All of this comes in response to Wall’s coronation by way of a traveling MoMA retrospective that just opened in Manhattan and an adoring cover story in the New York Times Sunday magazine. (To say nothing of my own humble contribution in Time.)
Early last year I visited Wall in his studio in Vancouver to see what he was up to. What he showed me turned out to be a painstakingly constructed illustration of a scene from a Yukio Mishima novel. That picture confirmed for me my general impression of his paradoxical career. Wall approaches each picture or series of pictures (like his total of three book illustrations) as a way to inquire into a new set of problems. But one thing he does again and again. He uses the anti-art strategies of conceptualism to give himself ideological cover as he re-examines the most retrograde and even sentimental practices of the past. History painting, genre, literary illustration, even “beauty” — he yearns for them all. He’s a resolute modern artist with a longing for the past, a radical softie. And if you’re drawn to his pictures at all, and sometimes I am, it’s probably because, by way of those practices, he offers pleasures that painting has largely left behind.
But even when he tries to regain the power and pleasures of representational painting, he’s careful not to be too easy to grasp. (A shortcoming in a lot of Gregory Crewdson pictures.) In particular, Wall’s been interested in a problem that has pre-occupied painters from the time that clear narrative started to leach out of painting in the 19th century — how to balance meaning and ambiguity. A few bloggers and their readers have shrugged over one of the biggest and most recent images in his MoMA show, In front of a nightclub, 2006, so let me tackle just that one.
This is a picture that’s apparently as “pointless” as the most accidental snapshot. But in fact it’s an insanely conscientious creation that took weeks of effort, set building, costuming and lighting, all for the purpose of producing a false impression of slice-of-life instantaneousness. Then it invites you to examine this pointless scene — which he has also blown up to epic size; to the scale of 19th century history painting — with the equivalent effort.

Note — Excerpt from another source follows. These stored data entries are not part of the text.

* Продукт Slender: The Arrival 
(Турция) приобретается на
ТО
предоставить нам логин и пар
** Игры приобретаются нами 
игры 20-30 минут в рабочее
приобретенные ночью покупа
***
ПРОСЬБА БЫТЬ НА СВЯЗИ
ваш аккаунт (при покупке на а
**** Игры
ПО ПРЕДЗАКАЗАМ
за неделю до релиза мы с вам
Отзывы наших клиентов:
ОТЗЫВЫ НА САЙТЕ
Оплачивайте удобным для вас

What we can learn from the most formless moments of life and how to learn from them is a longstanding preoccupation of art. I mentioned a few weeks ago that I had been reading Milan Kundera’s new book length essay about fiction called The Curtain, in which he argues that sifting through the quotidian is one ofthe most important things the novel can do. Something he says in there reminded me of Wall’s picture. “The novel alone could reveal the immense mysterious power of the pointless.” The novel alone? Maybe not. Pictures make the attempt all the time. I think this is what Garry Winogrand was after towards the end of his life, when he sometimes simply hung his camera out the window of a moving car and took pictures of everything that went by.

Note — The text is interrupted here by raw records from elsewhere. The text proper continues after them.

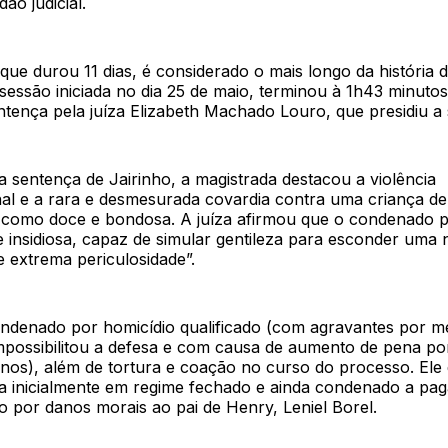
ão judicial.
que durou 11 dias, é considerado o mais longo da história d
sessão iniciada no dia 25 de maio, terminou à 1h43 minuto
entença pela juíza Elizabeth Machado Louro, que presidiu a
 sentença de Jairinho, a magistrada destacou a violência
al e a rara e desmesurada covardia contra uma criança d
a como doce e bondosa. A juíza afirmou que o condenado 
 insidiosa, capaz de simular gentileza para esconder uma 
e extrema periculosidade”.
ondenado por homicídio qualificado (com agravantes por me
mpossibilitou a defesa e com causa de aumento de pena po
nos), além de tortura e coação no curso do processo. Ele
a inicialmente em regime fechado e ainda condenado a pag
 por danos morais ao pai de Henry, Leniel Borel.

One other thing. Interweaving layers of reality and falsehood are a post-modern obsession but by no means something that the post-modern ’70s ushered in. For one thing, the fluctuations between reality and fiction in Wall’s Nightclub picture remind me of Shakespearean theatre. I mean actual Shakespearean theater, at the time of Shakespeare, when adolescent boys played all of the women’s roles. Which means that in, say, Tweflth Night, in the scenes in which the lady Olivia falls in love with “Cesario”, who is in fact the lady Viola disguised as a boy, what the Elizabethan audience was seeing was a boy pretending to be Olivia courting a boy pretending to be a woman who was pretending to be a boy. Which means a boy pretending to be a boy. You do the math.